*** Opening RECORDS SUPPLIED ***

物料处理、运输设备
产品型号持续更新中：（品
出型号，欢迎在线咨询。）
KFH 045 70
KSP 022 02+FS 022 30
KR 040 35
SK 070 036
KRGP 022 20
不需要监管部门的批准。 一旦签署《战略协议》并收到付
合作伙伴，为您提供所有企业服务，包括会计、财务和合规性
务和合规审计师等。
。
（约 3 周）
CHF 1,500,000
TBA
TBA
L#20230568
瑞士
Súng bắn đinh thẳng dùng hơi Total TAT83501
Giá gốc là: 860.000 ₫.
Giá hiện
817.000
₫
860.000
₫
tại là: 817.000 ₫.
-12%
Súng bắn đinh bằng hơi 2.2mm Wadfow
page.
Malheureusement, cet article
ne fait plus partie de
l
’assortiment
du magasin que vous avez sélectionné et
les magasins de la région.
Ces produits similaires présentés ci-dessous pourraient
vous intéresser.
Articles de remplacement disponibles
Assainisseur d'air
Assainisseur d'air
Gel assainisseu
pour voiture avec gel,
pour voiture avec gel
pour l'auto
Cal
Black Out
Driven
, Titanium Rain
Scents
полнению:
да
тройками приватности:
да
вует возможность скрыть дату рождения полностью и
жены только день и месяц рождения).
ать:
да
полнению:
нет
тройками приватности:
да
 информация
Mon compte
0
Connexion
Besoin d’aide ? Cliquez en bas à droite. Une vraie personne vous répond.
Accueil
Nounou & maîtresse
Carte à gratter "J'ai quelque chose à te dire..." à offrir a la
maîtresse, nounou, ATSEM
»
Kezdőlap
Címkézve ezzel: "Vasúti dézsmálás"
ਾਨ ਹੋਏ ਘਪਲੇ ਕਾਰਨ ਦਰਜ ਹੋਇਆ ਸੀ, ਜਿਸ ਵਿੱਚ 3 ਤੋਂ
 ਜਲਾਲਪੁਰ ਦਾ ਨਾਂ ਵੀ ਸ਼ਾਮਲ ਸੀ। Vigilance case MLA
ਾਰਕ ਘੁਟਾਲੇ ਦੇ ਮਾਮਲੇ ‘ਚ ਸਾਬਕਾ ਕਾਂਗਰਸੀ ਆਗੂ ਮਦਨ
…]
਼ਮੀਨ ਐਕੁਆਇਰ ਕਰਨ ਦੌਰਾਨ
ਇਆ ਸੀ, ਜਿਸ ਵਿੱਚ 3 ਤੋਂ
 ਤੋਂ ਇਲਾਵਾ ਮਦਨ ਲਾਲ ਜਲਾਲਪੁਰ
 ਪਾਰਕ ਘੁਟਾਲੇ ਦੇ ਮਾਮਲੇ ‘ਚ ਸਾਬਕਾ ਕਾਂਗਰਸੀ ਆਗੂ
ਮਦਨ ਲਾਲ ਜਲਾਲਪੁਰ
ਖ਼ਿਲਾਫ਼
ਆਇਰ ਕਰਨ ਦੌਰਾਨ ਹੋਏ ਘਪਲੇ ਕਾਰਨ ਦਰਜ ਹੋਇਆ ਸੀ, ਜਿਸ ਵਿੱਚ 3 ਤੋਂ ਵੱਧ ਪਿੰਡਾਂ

*** Closing RECORDS SUPPLIED ***

Supply the count of lines in the entries that include "maîtresse", and no other text.

REPLY:
2